Como canción testimonial en estricto sentido, tenemos “La hora de los magos”. Allí están los 60 en Argentina y el mundo. Pero están en reverso utópico. Aquello que debería ser y no es: “No hay más disturbios raciales/ baja el dólar, sube el peso/, /si alguno quiere morirse/ debe esperar a ser viejo. Se acabó la guerra fría/ y empezó la de los besos/ y la luna de repente,/ se hizo de miel en el cielo…” Para la grabación, Camaleón Rodriguez contrató un coro de 14 voces mixtas para sólo 8 segundos de música. Era la lección ejemplar de Los Beatles: el exceso como forma de la belleza.

Definitivamente, el track 7 fue el hit del disco y de su creador. Escrito para la hija de un amigo una década antes, “El gusanito” ya circulaba por los ámbitos universitarios antes de llegar al disco. De melodía atrayente, su clave está sin duda en la circularidad, sólo alterada por un desvío al final de cada frase que nunca llega a concretarse. La estructura formal no es tan sencilla como parece. Como en un cuadro de Escher, la imagen referencial del gusanito, enunciado siempre con diminutivos, fue lo más cercano a su pintura que De la Vega compuso. No casualmente, Jorge Romero Brest y Manuel Mujica Láinez afirmaron que “El gusanito” debía ser declarado el himno de las bellas artes en la Argentina. Como una parodia a los acertijos y trabalenguas infantiles, la canción era al mismo tiempo un manifiesto estético y una interrogación ontológica, diríase borgeana, inclusive. ¿Acaso no sería el mundo entero un dibujito al revés?

IV.

Anteriormente definimos esta historia como semi amarga en virtud de su inesperado desenlace.

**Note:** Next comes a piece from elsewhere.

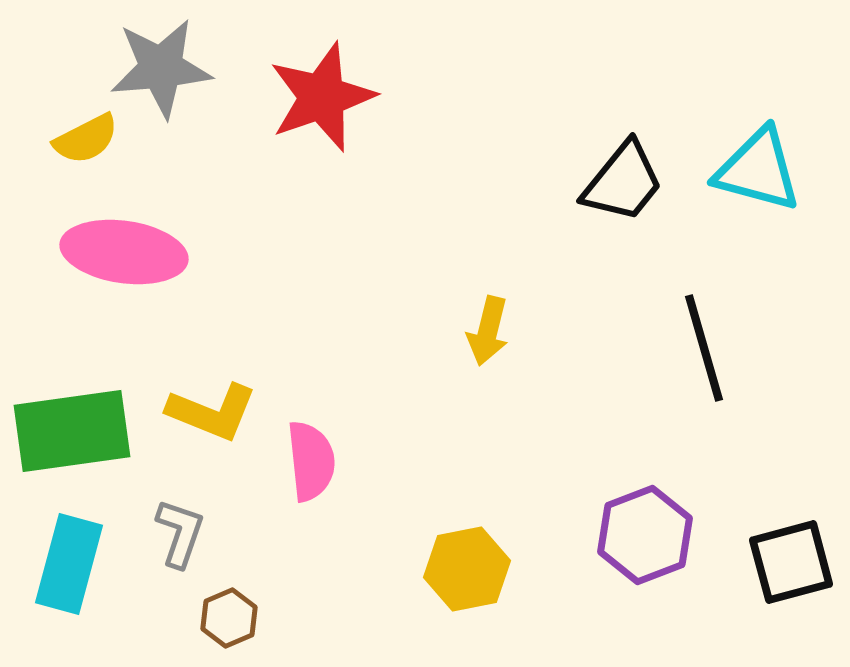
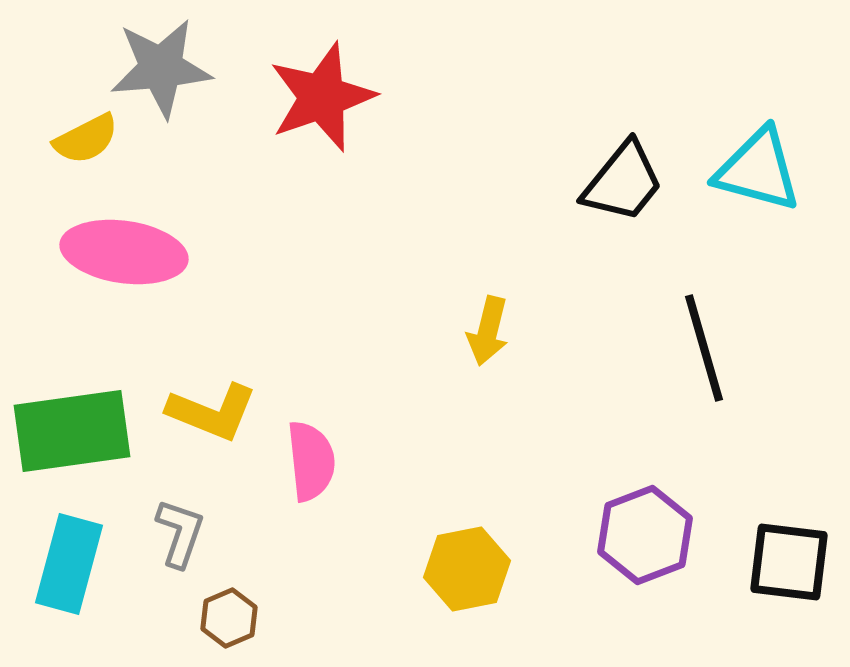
black square: moved 2 px left; rotated 22 degrees clockwise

Pero, para decirlo con un término de moda, hemos spoileado su final, una mala costumbre para un historiador. Hay que entender que Jorge de la Vega vivió su giro musical con gran gozo, como un acto absolutamente liberador y con enormes expectativas – la de su generación- por el futuro del país y del mundo. Era un hombre tímido, hasta entonces más a gusto en su atelier que frente al público; incluso hubo que convencerlo que ese puñado de canciones podía convertirse en un disco, y el disco en una serie de presentaciones en vivo. Asimismo, es posible que aquellos artistas, actores y músicos percibieran, quizá antes que los observadores políticos, la debilidad intrínseca de la dictadura de Onganía poco antes del estallido del Cordobazo en 1969. Sabían que contaban con apoyo del campo cultural, y que las ideas ultramontanas del régimen en ese terreno estaban completamente desfasadas. 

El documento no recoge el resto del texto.